# So, What Do You Think about the Bow Tie?



## Marrow Man (Aug 14, 2011)

My wife gave me a bow tie for my birthday, purchased from The Cordial Churchman. I watched a Youtube video to see how tie it, and after a couple of tries I got it to work. I wore it for the evening service tonight. Here is a photo. So comments on the bow tie?

View attachment 2203

Here's the Youtube video that shows how to tie them:

[video=youtube_share;VJv4Qh7zR3E]http://youtu.be/VJv4Qh7zR3E[/video]


----------



## GulfCoast Presbyterian (Aug 14, 2011)

I am genetically incapable of tieing one, and gave up trying. Even with a video, personal stylist, and a troop of boy scouts helping, I can't do it.  Your's looks spiffy!


----------



## Southern Presbyterian (Aug 14, 2011)

"Bow ties are cool!"


----------



## Herald (Aug 14, 2011)

Tim, it looks good on you. It won't work for me but that's because I lack the sophistication. But you - you got the look down cold.


----------



## Marrow Man (Aug 14, 2011)

Herald said:


> It won't work for me but that's because I lack the sophistication.



That's not true. You're just from Jaws-see.


----------



## JM (Aug 14, 2011)

I like bow ties, wore my new slim today...


----------



## Skyler (Aug 14, 2011)

Southern Presbyterian said:


> "Bow ties are cool!"



Somebody always says that before I do. =(


----------



## nicnap (Aug 14, 2011)

Looks good. I also used Youtube to learn how to tie them (about 3 1/2 years ago), and they are all that I wear now. A couple of places to get nice bow ties: 

TheCordialChurchman &mdash; Handcrafted Freestyle Bow Ties made in Carolina
Self-Tie Bow Ties - Self-Tie Silk Bow Ties For Men

Oops! Didn't read your post carefully ... I guess The Cordial Churchman gets two plugs.


----------



## Rich Koster (Aug 14, 2011)

They always make me think of popcorn


----------



## VictorBravo (Aug 14, 2011)

Wow, Tim, you've got it down pat.

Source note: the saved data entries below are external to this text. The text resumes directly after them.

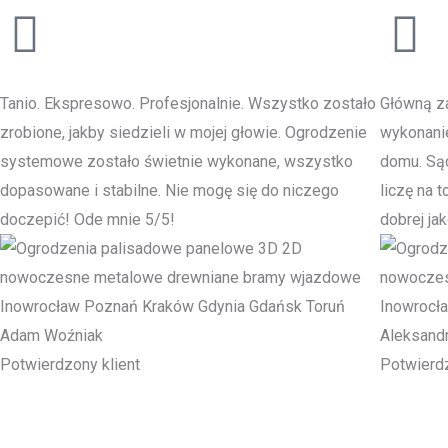
Tanio. Ekspresowo. Profesjonalnie. Wszystko zostało
Główną za
zrobione, jakby siedzieli w mojej głowie. Ogrodzenie
wykonani
systemowe zostało świetnie wykonane, wszystko
domu. Sąd
dopasowane i stabilne. Nie mogę się do niczego
liczę na 
doczepić! Ode mnie 5/5!
dobrej jak
Adam Woźniak
Aleksand
Potwierdzony klient
Potwierdz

I note how it has a rakish tilt that aligns with the slope of your smile. (I always appreciate preachers with smiles like yours--seriously)  

Now I hope you don't spend too much time in front of the mirror practicing!


----------



## Philip (Aug 14, 2011)

That's a fairly good first attempt at tying. Personally, I prefer the knot to be a bit tighter than the one you have there, but each person's technique has its own quirks. Eventually (particularly if you're doing custom ties, like TCC) you may want to play with the various shapes available. I happen to like points on mine.


----------



## "William The Baptist" (Aug 14, 2011)

I like it, looks great! I give


----------



## Southern Presbyterian (Aug 14, 2011)

Rich Koster said:


> They always make me think of popcorn



As in Orville Redenbacher?


----------



## SueS (Aug 14, 2011)

My husband recently began wearing bow ties to church and to quote the 11th Doctor, "Bow ties are cool!"


----------



## Marrow Man (Aug 14, 2011)

P. F. Pugh said:


> That's a fairly good first attempt at tying.



The rabbit hole is hard to find.


----------



## AThornquist (Aug 14, 2011)

Stud.


----------



## reformedminister (Aug 14, 2011)

It looks good on you. I have bought three bow ties now from the Cordial Churchman. Great ties at a good price! My wife never really liked them, which has prevented me from buying them in the past. However, they are starting to grow on her. I have always liked them. I wear one every other Sunday. I prefer the straight batwing style over the butterfly.


----------



## Philip (Aug 14, 2011)

Marrow Man said:


> The rabbit hole is hard to find.



It'll come with practice. The trick is that once you've got it through the rabbit hole, you need to tighten the knot.



reformedminister said:


> I prefer the straight batwing style over the butterfly.



I do best with a batwing or a narrow butterfly (under 2"). And as I said above, I like points.


----------



## Rich Koster (Aug 15, 2011)

Southern Presbyterian said:


> Rich Koster said:
> 
> 
> > They always make me think of popcorn
> ...


----------



## Kim G (Aug 15, 2011)

A person has to have a certain look in order to pull off a bow tie. You pulled it off nicely.


----------



## LawrenceU (Aug 15, 2011)

I like it. It looks good on you. I wear bow ties probably 75% of the time in Summer, maybe a bit less in the winter. There are a couple of advantages to them that few talk about: they are cooler than a neck tie, and you don't have to worry about your soup soiling them.


----------



## Scottish Lass (Aug 15, 2011)

LawrenceU said:


> you don't have to worry about your soup soiling them.


Yep, he plans to wear them especially on Sundays when we have fellowship meals!


----------



## DMcFadden (Aug 15, 2011)

Tim,

Very NICE job of tying the only tie I will wear.

In my work, I'm in a suit and bow tie five days a week (ever since Nate E. of Puritan Board fame got me into them a few years ago). Now I have 43 of them (thanks to a wife, kids, and employees who give them to me for every occasion imaginable).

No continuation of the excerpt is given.